====== MATERIAL FOR THIS TASK ======

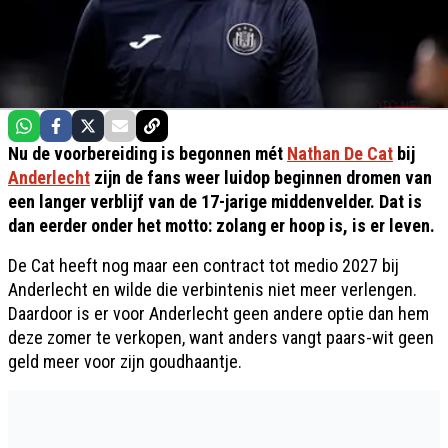
Nu de voorbereiding is begonnen mét
Nathan De Cat
bij
Anderlecht
zijn de fans weer luidop beginnen dromen van
een langer verblijf van de 17-jarige middenvelder. Dat is
dan eerder onder het motto: zolang er hoop is, is er leven.
De Cat heeft nog maar een contract tot medio 2027 bij
Anderlecht en wilde die verbintenis niet meer verlengen.
Daardoor is er voor Anderlecht geen andere optie dan hem
deze zomer te verkopen, want anders vangt paars-wit geen
geld meer voor zijn goudhaantje.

======

** REQUIREMENT **
Copy nothing but the lines from the start of the entries through the line with "De Cat heeft". Write them out exactly, without pictures.

** FINAL ANSWER **
Nu de voorbereiding is begonnen mét
Nathan De Cat
bij
Anderlecht
zijn de fans weer luidop beginnen dromen van
een langer verblijf van de 17-jarige middenvelder. Dat is
dan eerder onder het motto: zolang er hoop is, is er leven.
De Cat heeft nog maar een contract tot medio 2027 bij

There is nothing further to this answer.